• [What to produce]: Should an entry contain an image, omit it and repeat the rest exactly.

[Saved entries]

_ _ _ _ _

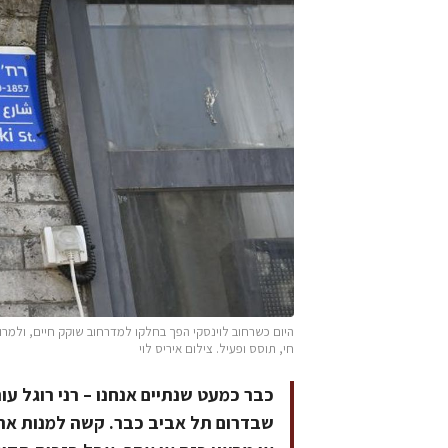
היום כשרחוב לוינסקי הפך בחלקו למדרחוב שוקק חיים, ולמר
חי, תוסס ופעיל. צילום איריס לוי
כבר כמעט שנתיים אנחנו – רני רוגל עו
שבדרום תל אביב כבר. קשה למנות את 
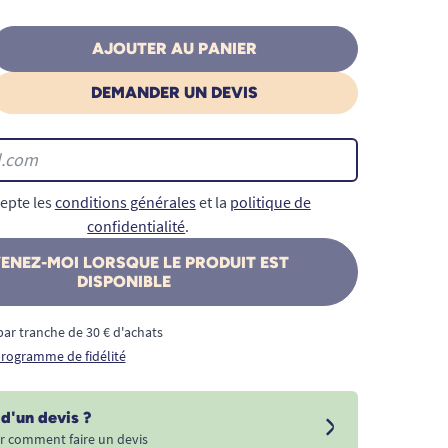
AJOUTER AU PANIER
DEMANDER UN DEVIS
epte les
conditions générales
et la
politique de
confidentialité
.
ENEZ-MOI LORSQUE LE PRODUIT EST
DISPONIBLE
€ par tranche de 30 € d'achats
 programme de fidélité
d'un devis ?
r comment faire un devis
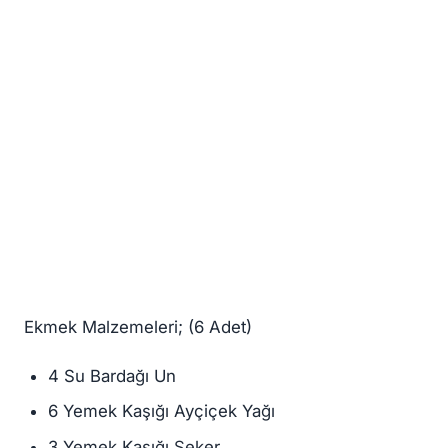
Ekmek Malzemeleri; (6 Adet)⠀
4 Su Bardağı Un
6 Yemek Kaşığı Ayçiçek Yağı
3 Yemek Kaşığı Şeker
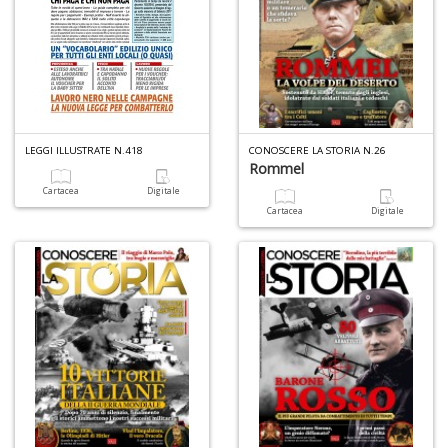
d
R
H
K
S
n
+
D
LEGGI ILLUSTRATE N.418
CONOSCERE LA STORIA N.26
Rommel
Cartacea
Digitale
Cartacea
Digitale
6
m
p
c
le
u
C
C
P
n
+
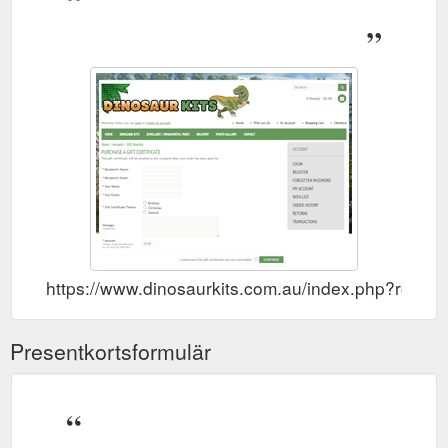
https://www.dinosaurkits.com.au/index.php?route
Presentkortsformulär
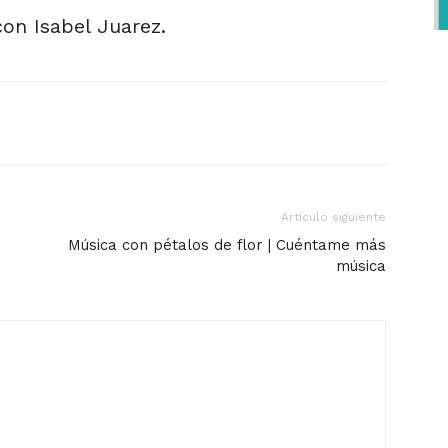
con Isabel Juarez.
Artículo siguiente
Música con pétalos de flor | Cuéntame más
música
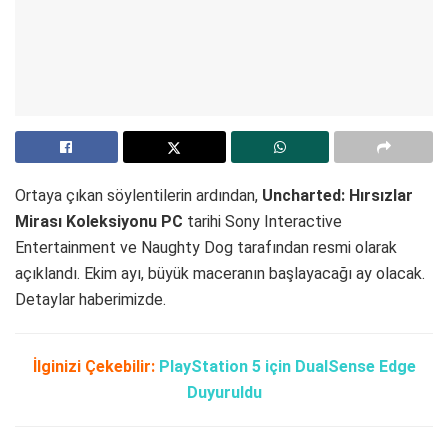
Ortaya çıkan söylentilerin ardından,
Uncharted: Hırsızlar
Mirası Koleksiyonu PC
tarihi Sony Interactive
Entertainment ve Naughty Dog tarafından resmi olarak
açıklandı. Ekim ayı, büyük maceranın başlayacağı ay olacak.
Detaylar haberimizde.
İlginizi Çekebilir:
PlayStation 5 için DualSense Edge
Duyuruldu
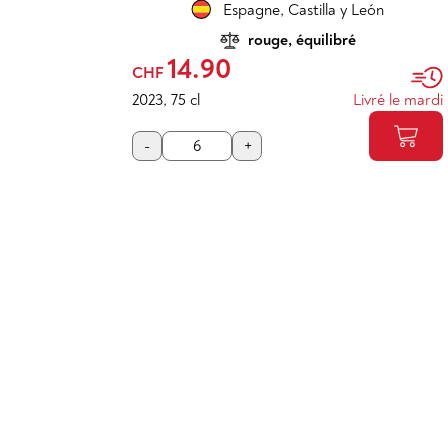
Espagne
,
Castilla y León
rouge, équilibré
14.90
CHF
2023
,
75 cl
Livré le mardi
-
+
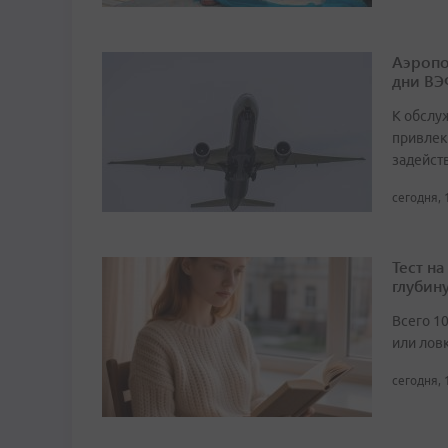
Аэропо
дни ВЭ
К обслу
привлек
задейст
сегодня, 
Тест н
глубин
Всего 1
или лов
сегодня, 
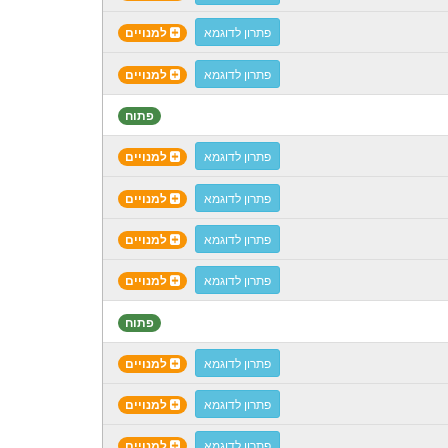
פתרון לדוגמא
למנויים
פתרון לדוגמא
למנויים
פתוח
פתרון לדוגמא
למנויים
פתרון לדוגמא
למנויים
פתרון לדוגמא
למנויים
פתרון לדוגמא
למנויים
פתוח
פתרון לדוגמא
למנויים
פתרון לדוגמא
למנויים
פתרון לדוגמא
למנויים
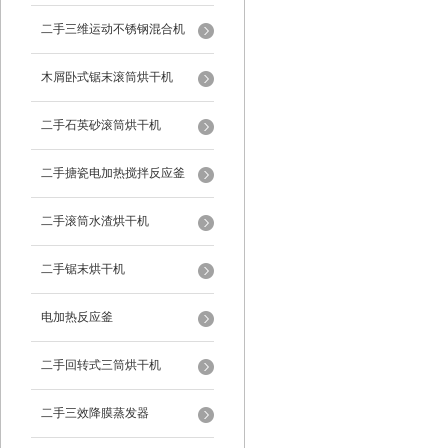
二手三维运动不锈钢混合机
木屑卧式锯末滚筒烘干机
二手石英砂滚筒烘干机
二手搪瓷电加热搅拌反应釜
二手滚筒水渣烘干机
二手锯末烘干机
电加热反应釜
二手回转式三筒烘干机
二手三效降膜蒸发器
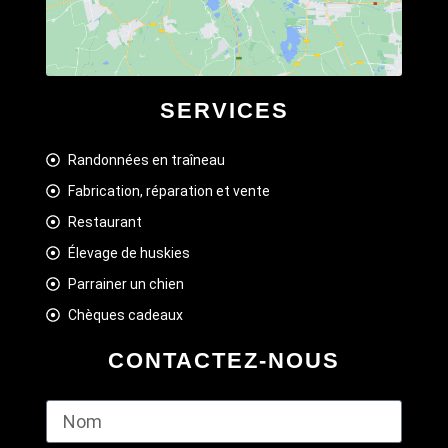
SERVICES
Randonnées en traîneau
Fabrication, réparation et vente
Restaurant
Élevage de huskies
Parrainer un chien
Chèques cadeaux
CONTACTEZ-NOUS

_ _ _ _ _

• [Task output]:
היום כשרחוב לוינסקי הפך בחלקו למדרחוב שוקק חיים, ולמר
חי, תוסס ופעיל. צילום איריס לוי
כבר כמעט שנתיים אנחנו – רני רוגל עו
שבדרום תל אביב כבר. קשה למנות את 
AJOUTER AU PANIER
DEMANDER UN DEVIS
epte les
conditions générales
et la
politique de
confidentialité
.
ENEZ-MOI LORSQUE LE PRODUIT EST
DISPONIBLE
€ par tranche de 30 € d'achats
 programme de fidélité
d'un devis ?
r comment faire un devis
Ekmek Malzemeleri; (6 Adet)⠀
4 Su Bardağı Un
6 Yemek Kaşığı Ayçiçek Yağı
3 Yemek Kaşığı Şeker
d
R
H
K
S
n
+
D
LEGGI ILLUSTRATE N.418
CONOSCERE LA STORIA N.26
Rommel
Cartacea
Digitale
Cartacea
Digitale
6
m
p
c
le
u
C
C
P
n
+
https://www.dinosaurkits.com.au/index.php?route
Presentkortsformulär
con Isabel Juarez.
Artículo siguiente
Música con pétalos de flor | Cuéntame más
música
Ortaya çıkan söylentilerin ardından,
Uncharted: Hırsızlar
Mirası Koleksiyonu PC
tarihi Sony Interactive
Entertainment ve Naughty Dog tarafından resmi olarak
açıklandı. Ekim ayı, büyük maceranın başlayacağı ay olacak.
Detaylar haberimizde.
İlginizi Çekebilir:
PlayStation 5 için DualSense Edge
Duyuruldu
Espagne
,
Castilla y León
rouge, équilibré
14.90
CHF
2023
,
75 cl
Livré le mardi
-
+
Аэропо
дни ВЭ
К обслу
привлек
задейст
сегодня, 
Тест н
глубин
Всего 1
или лов
сегодня, 
פתרון לדוגמא
למנויים
פתרון לדוגמא
למנויים
פתוח
פתרון לדוגמא
למנויים
פתרון לדוגמא
למנויים
פתרון לדוגמא
למנויים
פתרון לדוגמא
למנויים
פתוח
פתרון לדוגמא
למנויים
פתרון לדוגמא
למנויים
פתרון לדוגמא
למנויים
二手三维运动不锈钢混合机
木屑卧式锯末滚筒烘干机
二手石英砂滚筒烘干机
二手搪瓷电加热搅拌反应釜
二手滚筒水渣烘干机
二手锯末烘干机
电加热反应釜
二手回转式三筒烘干机
二手三效降膜蒸发器
SERVICES
Randonnées en traîneau
Fabrication, réparation et vente
Restaurant
Élevage de huskies
Parrainer un chien
Chèques cadeaux
CONTACTEZ-NOUS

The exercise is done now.